» Task statement
Copy every line that holds the string "radio" from the data below.

» Study material
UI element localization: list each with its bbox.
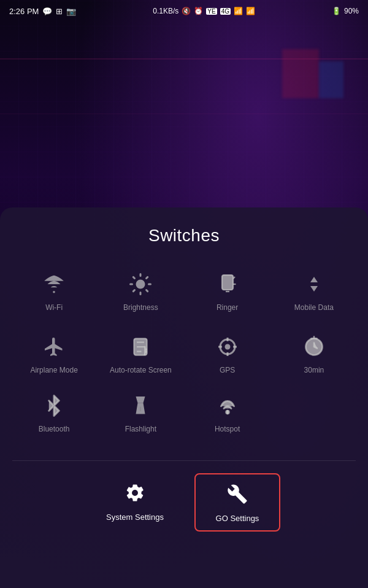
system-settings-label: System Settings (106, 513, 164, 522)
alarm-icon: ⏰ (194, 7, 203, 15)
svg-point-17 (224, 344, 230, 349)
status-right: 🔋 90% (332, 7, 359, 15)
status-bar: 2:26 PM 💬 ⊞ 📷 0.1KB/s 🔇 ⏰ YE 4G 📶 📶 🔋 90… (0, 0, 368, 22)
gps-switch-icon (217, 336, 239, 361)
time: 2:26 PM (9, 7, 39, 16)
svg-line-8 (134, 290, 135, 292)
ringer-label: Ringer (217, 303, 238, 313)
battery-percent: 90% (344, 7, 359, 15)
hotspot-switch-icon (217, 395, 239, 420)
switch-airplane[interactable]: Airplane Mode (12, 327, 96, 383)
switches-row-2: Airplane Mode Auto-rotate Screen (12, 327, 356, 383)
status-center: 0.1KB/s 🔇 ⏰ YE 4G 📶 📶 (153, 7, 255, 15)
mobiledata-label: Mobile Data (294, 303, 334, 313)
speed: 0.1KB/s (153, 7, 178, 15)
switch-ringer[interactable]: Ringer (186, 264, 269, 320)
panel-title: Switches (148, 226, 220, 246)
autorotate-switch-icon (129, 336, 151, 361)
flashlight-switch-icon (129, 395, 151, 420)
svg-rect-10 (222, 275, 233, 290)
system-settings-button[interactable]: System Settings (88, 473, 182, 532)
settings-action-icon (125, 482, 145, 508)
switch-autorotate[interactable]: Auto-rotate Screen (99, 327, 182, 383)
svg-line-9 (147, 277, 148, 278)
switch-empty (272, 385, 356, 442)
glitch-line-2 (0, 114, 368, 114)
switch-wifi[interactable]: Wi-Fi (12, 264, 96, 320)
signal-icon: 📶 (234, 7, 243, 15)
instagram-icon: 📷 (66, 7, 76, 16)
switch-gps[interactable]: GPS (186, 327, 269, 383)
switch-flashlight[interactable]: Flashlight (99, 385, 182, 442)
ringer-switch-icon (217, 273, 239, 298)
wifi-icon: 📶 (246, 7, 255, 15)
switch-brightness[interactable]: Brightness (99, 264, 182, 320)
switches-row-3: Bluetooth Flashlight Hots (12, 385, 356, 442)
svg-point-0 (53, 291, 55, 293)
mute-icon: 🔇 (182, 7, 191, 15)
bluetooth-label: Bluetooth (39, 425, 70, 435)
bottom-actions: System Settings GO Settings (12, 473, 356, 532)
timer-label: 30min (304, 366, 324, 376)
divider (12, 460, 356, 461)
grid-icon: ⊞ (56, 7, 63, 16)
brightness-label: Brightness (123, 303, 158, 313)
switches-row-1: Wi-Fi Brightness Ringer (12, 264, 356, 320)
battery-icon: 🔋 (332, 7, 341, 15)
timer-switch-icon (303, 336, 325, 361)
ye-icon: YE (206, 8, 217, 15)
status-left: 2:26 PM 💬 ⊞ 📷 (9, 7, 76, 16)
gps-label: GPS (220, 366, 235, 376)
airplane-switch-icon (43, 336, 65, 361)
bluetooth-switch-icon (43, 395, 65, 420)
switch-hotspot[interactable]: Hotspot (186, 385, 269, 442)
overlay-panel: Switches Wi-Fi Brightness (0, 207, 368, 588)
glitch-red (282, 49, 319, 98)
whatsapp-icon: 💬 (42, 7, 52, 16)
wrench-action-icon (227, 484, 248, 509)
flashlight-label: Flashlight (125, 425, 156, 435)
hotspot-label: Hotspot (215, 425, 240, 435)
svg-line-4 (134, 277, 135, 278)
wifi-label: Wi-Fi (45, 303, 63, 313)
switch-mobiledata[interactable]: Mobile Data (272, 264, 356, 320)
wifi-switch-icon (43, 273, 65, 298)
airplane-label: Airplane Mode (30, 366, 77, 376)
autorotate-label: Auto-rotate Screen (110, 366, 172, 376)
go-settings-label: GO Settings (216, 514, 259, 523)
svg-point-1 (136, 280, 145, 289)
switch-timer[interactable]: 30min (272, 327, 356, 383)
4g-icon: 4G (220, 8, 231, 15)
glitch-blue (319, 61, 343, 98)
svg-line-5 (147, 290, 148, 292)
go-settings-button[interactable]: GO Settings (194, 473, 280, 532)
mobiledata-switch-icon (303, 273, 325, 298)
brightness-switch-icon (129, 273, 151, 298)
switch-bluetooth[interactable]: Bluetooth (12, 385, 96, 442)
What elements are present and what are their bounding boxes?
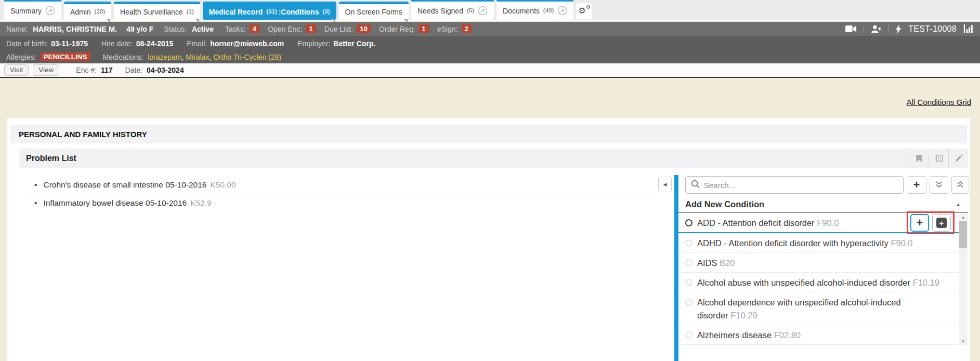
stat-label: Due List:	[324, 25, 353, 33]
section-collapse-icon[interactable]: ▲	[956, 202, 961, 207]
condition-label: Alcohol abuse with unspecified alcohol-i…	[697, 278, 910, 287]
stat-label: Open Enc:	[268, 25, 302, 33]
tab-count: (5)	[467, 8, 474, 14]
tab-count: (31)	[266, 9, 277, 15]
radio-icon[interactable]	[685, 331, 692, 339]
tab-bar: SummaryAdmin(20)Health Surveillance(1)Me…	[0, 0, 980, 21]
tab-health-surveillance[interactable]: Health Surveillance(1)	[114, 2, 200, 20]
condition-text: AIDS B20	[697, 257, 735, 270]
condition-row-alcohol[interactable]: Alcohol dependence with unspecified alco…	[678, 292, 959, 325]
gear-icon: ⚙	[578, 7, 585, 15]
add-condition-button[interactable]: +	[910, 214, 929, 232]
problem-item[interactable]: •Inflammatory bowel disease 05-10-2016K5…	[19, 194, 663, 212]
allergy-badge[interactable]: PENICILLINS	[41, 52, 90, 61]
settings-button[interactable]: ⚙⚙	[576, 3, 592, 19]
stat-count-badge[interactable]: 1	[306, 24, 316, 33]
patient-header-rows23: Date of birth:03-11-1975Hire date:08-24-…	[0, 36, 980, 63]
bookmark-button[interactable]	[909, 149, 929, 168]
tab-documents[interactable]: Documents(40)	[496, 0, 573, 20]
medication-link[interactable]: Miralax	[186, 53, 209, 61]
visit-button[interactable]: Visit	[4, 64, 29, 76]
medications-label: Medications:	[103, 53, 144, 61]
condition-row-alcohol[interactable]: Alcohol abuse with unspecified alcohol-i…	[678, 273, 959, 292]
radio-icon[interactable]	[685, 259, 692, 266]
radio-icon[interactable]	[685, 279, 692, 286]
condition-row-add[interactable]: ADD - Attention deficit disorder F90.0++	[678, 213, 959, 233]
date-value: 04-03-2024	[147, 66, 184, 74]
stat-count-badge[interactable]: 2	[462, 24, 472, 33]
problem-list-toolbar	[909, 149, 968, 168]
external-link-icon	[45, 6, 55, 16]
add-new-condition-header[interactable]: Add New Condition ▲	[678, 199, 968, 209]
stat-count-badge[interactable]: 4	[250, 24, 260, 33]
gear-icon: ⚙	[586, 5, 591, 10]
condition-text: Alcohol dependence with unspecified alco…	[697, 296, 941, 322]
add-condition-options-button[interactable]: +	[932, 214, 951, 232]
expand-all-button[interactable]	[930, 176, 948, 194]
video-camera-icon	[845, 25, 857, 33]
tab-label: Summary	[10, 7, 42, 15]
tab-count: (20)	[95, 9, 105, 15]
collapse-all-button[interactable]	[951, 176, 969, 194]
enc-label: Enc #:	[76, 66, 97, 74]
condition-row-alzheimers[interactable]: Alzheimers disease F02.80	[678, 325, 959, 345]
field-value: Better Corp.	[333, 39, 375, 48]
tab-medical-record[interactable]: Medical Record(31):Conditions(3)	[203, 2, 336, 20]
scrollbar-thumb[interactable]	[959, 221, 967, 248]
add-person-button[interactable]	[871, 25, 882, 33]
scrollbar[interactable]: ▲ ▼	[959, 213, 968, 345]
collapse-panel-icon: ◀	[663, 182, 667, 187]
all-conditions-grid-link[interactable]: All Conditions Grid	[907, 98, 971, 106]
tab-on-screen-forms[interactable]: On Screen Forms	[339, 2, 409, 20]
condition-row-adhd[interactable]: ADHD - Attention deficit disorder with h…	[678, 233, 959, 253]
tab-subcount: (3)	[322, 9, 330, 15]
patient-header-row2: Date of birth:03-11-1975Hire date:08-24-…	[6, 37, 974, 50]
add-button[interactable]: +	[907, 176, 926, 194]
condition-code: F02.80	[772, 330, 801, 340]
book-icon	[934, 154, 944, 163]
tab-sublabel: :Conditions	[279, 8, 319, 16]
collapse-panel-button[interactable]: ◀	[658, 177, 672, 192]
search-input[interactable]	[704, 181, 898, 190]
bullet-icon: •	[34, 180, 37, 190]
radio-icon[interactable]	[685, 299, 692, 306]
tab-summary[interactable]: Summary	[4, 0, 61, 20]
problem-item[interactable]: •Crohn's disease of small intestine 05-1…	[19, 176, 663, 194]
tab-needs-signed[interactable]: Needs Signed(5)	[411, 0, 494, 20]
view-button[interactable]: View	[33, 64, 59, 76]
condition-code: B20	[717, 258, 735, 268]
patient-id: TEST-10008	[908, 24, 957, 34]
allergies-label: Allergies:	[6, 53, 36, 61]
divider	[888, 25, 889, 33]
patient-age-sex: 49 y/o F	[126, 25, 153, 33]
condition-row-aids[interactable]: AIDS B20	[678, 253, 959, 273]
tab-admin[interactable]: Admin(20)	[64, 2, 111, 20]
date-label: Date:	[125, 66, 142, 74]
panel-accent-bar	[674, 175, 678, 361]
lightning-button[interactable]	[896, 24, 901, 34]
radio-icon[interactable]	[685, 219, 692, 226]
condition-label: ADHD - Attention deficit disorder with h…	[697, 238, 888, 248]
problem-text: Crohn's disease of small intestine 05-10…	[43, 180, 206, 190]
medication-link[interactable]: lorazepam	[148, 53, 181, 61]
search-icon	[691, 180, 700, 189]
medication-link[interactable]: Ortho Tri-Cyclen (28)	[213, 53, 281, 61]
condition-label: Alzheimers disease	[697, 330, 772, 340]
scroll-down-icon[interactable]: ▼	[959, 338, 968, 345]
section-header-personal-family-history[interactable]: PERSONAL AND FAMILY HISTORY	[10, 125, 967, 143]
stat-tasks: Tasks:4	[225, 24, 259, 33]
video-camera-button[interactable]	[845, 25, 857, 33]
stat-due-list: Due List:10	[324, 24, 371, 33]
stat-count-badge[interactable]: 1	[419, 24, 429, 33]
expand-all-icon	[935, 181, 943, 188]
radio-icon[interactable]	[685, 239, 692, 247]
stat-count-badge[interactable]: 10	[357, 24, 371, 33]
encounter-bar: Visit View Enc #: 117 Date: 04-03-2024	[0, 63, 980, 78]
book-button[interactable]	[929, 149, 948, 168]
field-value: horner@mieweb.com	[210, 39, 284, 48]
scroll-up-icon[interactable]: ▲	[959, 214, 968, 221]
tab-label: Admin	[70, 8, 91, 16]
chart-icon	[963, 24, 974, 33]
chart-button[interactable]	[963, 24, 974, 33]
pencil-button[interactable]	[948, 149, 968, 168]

» Answer to the exercise
radio-icon[interactable]	[685, 331, 692, 339]
radio-icon[interactable]	[685, 259, 692, 266]
radio-icon[interactable]	[685, 279, 692, 286]
radio-icon[interactable]	[685, 299, 692, 306]
radio-icon[interactable]	[685, 219, 692, 226]
radio-icon[interactable]	[685, 239, 692, 247]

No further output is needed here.